== TASK DESCRIPTION ==
Transcribe all of the data verbatim, please, and leave out its pictures.

== INFORMATION GIVEN ==
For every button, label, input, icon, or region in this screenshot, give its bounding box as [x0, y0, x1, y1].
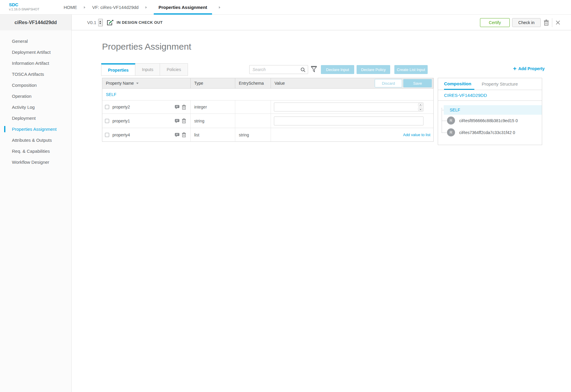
sidebar-item-properties-assignment[interactable]: Properties Assignment	[0, 124, 71, 135]
discard-button[interactable]: Discard	[375, 79, 402, 87]
breadcrumb-active-label: Properties Assignment	[159, 5, 207, 10]
column-header-property-name[interactable]: Property Name	[102, 78, 191, 88]
row-icons	[175, 118, 190, 123]
edit-checkout-icon	[106, 19, 114, 26]
composition-panel-tabs: Composition Property Structure	[438, 78, 542, 90]
brand-version: v.1.16.0-SNAPSHOT	[9, 7, 40, 11]
add-value-to-list-link[interactable]: Add value to list	[403, 133, 430, 137]
resource-label: ciResf856666c88b381c9ed15 0	[459, 118, 518, 123]
delete-row-icon[interactable]	[182, 132, 186, 137]
sidebar-item-composition[interactable]: Composition	[0, 80, 71, 91]
tab-property-structure[interactable]: Property Structure	[482, 78, 518, 90]
resource-avatar: R	[447, 117, 455, 125]
main-tabs: Properties Inputs Policies	[101, 63, 188, 76]
number-spinner	[418, 103, 423, 111]
breadcrumb-vf[interactable]: VF: ciRes-VF144d29dd	[92, 0, 139, 15]
tab-inputs[interactable]: Inputs	[135, 63, 160, 76]
spinner-up-icon[interactable]	[418, 103, 423, 107]
sidebar-item-information-artifact[interactable]: Information Artifact	[0, 58, 71, 69]
value-text-input[interactable]	[274, 117, 423, 125]
sidebar-item-workflow-designer[interactable]: Workflow Designer	[0, 157, 71, 168]
breadcrumb-separator-icon	[84, 6, 85, 9]
active-indicator	[4, 126, 5, 132]
version-dropdown-icon[interactable]	[98, 19, 103, 26]
create-list-input-button[interactable]: Create List Input	[394, 65, 428, 74]
property-name[interactable]: property2	[112, 105, 130, 109]
column-header-type: Type	[191, 78, 235, 88]
property-name-cell: property2	[102, 100, 191, 114]
table-row: property4	[102, 128, 433, 141]
close-button[interactable]	[552, 18, 564, 27]
row-checkbox[interactable]	[105, 119, 109, 123]
sidebar-item-operation[interactable]: Operation	[0, 91, 71, 102]
sidebar-item-tosca-artifacts[interactable]: TOSCA Artifacts	[0, 69, 71, 80]
save-button[interactable]: Save	[403, 79, 432, 87]
sidebar-item-deployment[interactable]: Deployment	[0, 113, 71, 124]
comment-icon[interactable]	[175, 133, 180, 137]
breadcrumb-home[interactable]: HOME	[64, 0, 77, 15]
top-bar: SDC v.1.16.0-SNAPSHOT HOME VF: ciRes-VF1…	[0, 0, 571, 15]
sidebar-item-activity-log[interactable]: Activity Log	[0, 102, 71, 113]
add-property-button[interactable]: + Add Property	[513, 66, 545, 72]
delete-row-icon[interactable]	[182, 105, 186, 110]
resource-label: ciRes7364ff2cda7c33c31f42 0	[459, 130, 515, 135]
close-icon	[556, 20, 560, 25]
toolbar-actions: Certify Check in	[480, 15, 564, 30]
filter-icon[interactable]	[311, 66, 317, 73]
composition-panel: Composition Property Structure CIRES-VF1…	[438, 78, 542, 145]
tree-connector	[442, 108, 442, 133]
value-cell	[271, 100, 433, 114]
row-icons	[175, 105, 190, 110]
declare-input-button[interactable]: Declare Input	[321, 65, 354, 74]
sidebar-item-attributes-outputs[interactable]: Attributes & Outputs	[0, 135, 71, 146]
table-header: Property Name Type EntrySchema Value Dis…	[102, 78, 433, 89]
row-checkbox[interactable]	[105, 105, 109, 109]
table-actions: Discard Save	[375, 79, 432, 87]
column-header-label: Property Name	[106, 81, 134, 86]
type-cell: integer	[191, 100, 235, 114]
tree-item-self[interactable]: SELF	[444, 105, 542, 115]
sdc-logo: SDC v.1.16.0-SNAPSHOT	[9, 2, 40, 11]
tree-item-resource[interactable]: R ciRes7364ff2cda7c33c31f42 0	[447, 128, 515, 136]
search-icon[interactable]	[300, 67, 306, 73]
tree-connector	[442, 133, 446, 133]
checkin-button[interactable]: Check in	[512, 18, 541, 27]
sidebar-item-general[interactable]: General	[0, 36, 71, 47]
row-icons	[175, 132, 190, 137]
certify-button[interactable]: Certify	[480, 18, 510, 27]
property-name-cell: property1	[102, 114, 191, 128]
sidebar-item-req-capabilities[interactable]: Req. & Capabilities	[0, 146, 71, 157]
tree-item-resource[interactable]: R ciResf856666c88b381c9ed15 0	[447, 117, 518, 125]
spinner-down-icon[interactable]	[418, 107, 423, 111]
resource-avatar: R	[447, 128, 455, 136]
delete-version-button[interactable]	[541, 18, 552, 27]
type-cell: list	[191, 128, 235, 141]
entryschema-cell	[235, 100, 271, 114]
declare-policy-button[interactable]: Declare Policy	[357, 65, 390, 74]
value-number-input[interactable]	[274, 103, 423, 111]
search-box	[249, 65, 308, 74]
search-input[interactable]	[252, 65, 299, 74]
delete-row-icon[interactable]	[182, 118, 186, 123]
sidebar-item-label: Properties Assignment	[12, 127, 57, 132]
tab-composition[interactable]: Composition	[444, 78, 474, 90]
sidebar-item-deployment-artifact[interactable]: Deployment Artifact	[0, 47, 71, 58]
column-header-entryschema: EntrySchema	[235, 78, 271, 88]
sort-icon	[136, 83, 139, 84]
comment-icon[interactable]	[175, 105, 180, 109]
property-name[interactable]: property1	[112, 119, 130, 123]
tab-properties[interactable]: Properties	[101, 63, 135, 76]
breadcrumb-properties-assignment[interactable]: Properties Assignment	[154, 0, 212, 15]
row-checkbox[interactable]	[105, 133, 109, 137]
value-input-wrap	[274, 117, 423, 125]
table-row: property2	[102, 100, 433, 114]
property-name[interactable]: property4	[112, 133, 130, 137]
component-name-link[interactable]: CIRES-VF144D29DD	[438, 90, 542, 101]
comment-icon[interactable]	[175, 119, 180, 123]
sdc-app: SDC v.1.16.0-SNAPSHOT HOME VF: ciRes-VF1…	[0, 0, 571, 392]
tab-policies[interactable]: Policies	[160, 63, 188, 76]
group-row-self[interactable]: SELF	[102, 89, 433, 100]
breadcrumb: HOME VF: ciRes-VF144d29dd Properties Ass…	[64, 0, 227, 15]
properties-table: Property Name Type EntrySchema Value Dis…	[102, 78, 434, 142]
tree-connector	[442, 110, 444, 110]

== ANSWER AREA ==
For every button, label, input, icon, or region in this screenshot, give its bounding box as [x0, y0, x1, y1].
sidebar-item-properties-assignment[interactable]: Properties Assignment	[0, 124, 71, 135]
discard-button[interactable]: Discard	[375, 79, 402, 87]
breadcrumb-active-label: Properties Assignment	[159, 5, 207, 10]
column-header-property-name[interactable]: Property Name	[102, 78, 191, 88]
row-icons	[175, 118, 190, 123]
edit-checkout-icon	[106, 19, 114, 26]
composition-panel-tabs: Composition Property Structure	[438, 78, 542, 90]
brand-version: v.1.16.0-SNAPSHOT	[9, 7, 40, 11]
add-value-to-list-link[interactable]: Add value to list	[403, 133, 430, 137]
resource-label: ciResf856666c88b381c9ed15 0	[459, 118, 518, 123]
delete-row-icon[interactable]	[182, 132, 186, 137]
sidebar-item-composition[interactable]: Composition	[0, 80, 71, 91]
tab-property-structure[interactable]: Property Structure	[482, 78, 518, 90]
resource-avatar: R	[447, 117, 455, 125]
main-tabs: Properties Inputs Policies	[101, 63, 188, 76]
number-spinner	[418, 103, 423, 111]
breadcrumb-vf[interactable]: VF: ciRes-VF144d29dd	[92, 0, 139, 15]
tab-inputs[interactable]: Inputs	[135, 63, 160, 76]
spinner-up-icon[interactable]	[418, 103, 423, 107]
sidebar-item-information-artifact[interactable]: Information Artifact	[0, 58, 71, 69]
value-text-input[interactable]	[274, 117, 423, 125]
sidebar-item-workflow-designer[interactable]: Workflow Designer	[0, 157, 71, 168]
breadcrumb-separator-icon	[84, 6, 85, 9]
active-indicator	[4, 126, 5, 132]
version-dropdown-icon[interactable]	[98, 19, 103, 26]
create-list-input-button[interactable]: Create List Input	[394, 65, 428, 74]
property-name[interactable]: property2	[112, 105, 130, 109]
column-header-type: Type	[191, 78, 235, 88]
property-name-cell: property2	[102, 100, 191, 114]
table-row: property4	[102, 128, 433, 141]
close-button[interactable]	[552, 18, 564, 27]
row-checkbox[interactable]	[105, 119, 109, 123]
sidebar-item-operation[interactable]: Operation	[0, 91, 71, 102]
sidebar-item-tosca-artifacts[interactable]: TOSCA Artifacts	[0, 69, 71, 80]
save-button[interactable]: Save	[403, 79, 432, 87]
sidebar-item-deployment[interactable]: Deployment	[0, 113, 71, 124]
comment-icon[interactable]	[175, 133, 180, 137]
breadcrumb-home[interactable]: HOME	[64, 0, 77, 15]
top-bar: SDC v.1.16.0-SNAPSHOT HOME VF: ciRes-VF1…	[0, 0, 571, 15]
sidebar-item-activity-log[interactable]: Activity Log	[0, 102, 71, 113]
add-property-button[interactable]: + Add Property	[513, 66, 545, 72]
delete-row-icon[interactable]	[182, 105, 186, 110]
resource-label: ciRes7364ff2cda7c33c31f42 0	[459, 130, 515, 135]
close-icon	[556, 20, 560, 25]
toolbar-actions: Certify Check in	[480, 15, 564, 30]
filter-icon[interactable]	[311, 66, 317, 73]
composition-panel: Composition Property Structure CIRES-VF1…	[438, 78, 542, 145]
tree-connector	[442, 108, 442, 133]
value-cell	[271, 100, 433, 114]
row-icons	[175, 105, 190, 110]
declare-input-button[interactable]: Declare Input	[321, 65, 354, 74]
sidebar-item-attributes-outputs[interactable]: Attributes & Outputs	[0, 135, 71, 146]
table-header: Property Name Type EntrySchema Value Dis…	[102, 78, 433, 89]
row-checkbox[interactable]	[105, 105, 109, 109]
table-actions: Discard Save	[375, 79, 432, 87]
column-header-label: Property Name	[106, 81, 134, 86]
type-cell: integer	[191, 100, 235, 114]
tree-item-self[interactable]: SELF	[444, 105, 542, 115]
sdc-logo: SDC v.1.16.0-SNAPSHOT	[9, 2, 40, 11]
tree-item-resource[interactable]: R ciRes7364ff2cda7c33c31f42 0	[447, 128, 515, 136]
search-icon[interactable]	[300, 67, 306, 73]
tree-connector	[442, 133, 446, 133]
checkin-button[interactable]: Check in	[512, 18, 541, 27]
sidebar-item-general[interactable]: General	[0, 36, 71, 47]
row-icons	[175, 132, 190, 137]
certify-button[interactable]: Certify	[480, 18, 510, 27]
property-name-cell: property1	[102, 114, 191, 128]
sidebar-item-req-capabilities[interactable]: Req. & Capabilities	[0, 146, 71, 157]
tree-item-resource[interactable]: R ciResf856666c88b381c9ed15 0	[447, 117, 518, 125]
spinner-down-icon[interactable]	[418, 107, 423, 111]
resource-avatar: R	[447, 128, 455, 136]
delete-version-button[interactable]	[541, 18, 552, 27]
type-cell: list	[191, 128, 235, 141]
entryschema-cell	[235, 100, 271, 114]
declare-policy-button[interactable]: Declare Policy	[357, 65, 390, 74]
value-number-input[interactable]	[274, 103, 423, 111]
search-box	[249, 65, 308, 74]
search-input[interactable]	[252, 65, 299, 74]
delete-row-icon[interactable]	[182, 118, 186, 123]
sidebar-item-label: Properties Assignment	[12, 127, 57, 132]
tab-composition[interactable]: Composition	[444, 78, 474, 90]
sidebar-item-deployment-artifact[interactable]: Deployment Artifact	[0, 47, 71, 58]
column-header-entryschema: EntrySchema	[235, 78, 271, 88]
sort-icon	[136, 83, 139, 84]
comment-icon[interactable]	[175, 105, 180, 109]
property-name[interactable]: property1	[112, 119, 130, 123]
tab-properties[interactable]: Properties	[101, 63, 135, 76]
breadcrumb-properties-assignment[interactable]: Properties Assignment	[154, 0, 212, 15]
row-checkbox[interactable]	[105, 133, 109, 137]
value-input-wrap	[274, 117, 423, 125]
table-row: property2	[102, 100, 433, 114]
property-name[interactable]: property4	[112, 133, 130, 137]
component-name-link[interactable]: CIRES-VF144D29DD	[438, 90, 542, 101]
comment-icon[interactable]	[175, 119, 180, 123]
sdc-app: SDC v.1.16.0-SNAPSHOT HOME VF: ciRes-VF1…	[0, 0, 571, 392]
tab-policies[interactable]: Policies	[160, 63, 188, 76]
group-row-self[interactable]: SELF	[102, 89, 433, 100]
breadcrumb: HOME VF: ciRes-VF144d29dd Properties Ass…	[64, 0, 227, 15]
properties-table: Property Name Type EntrySchema Value Dis…	[102, 78, 434, 142]
tree-connector	[442, 110, 444, 110]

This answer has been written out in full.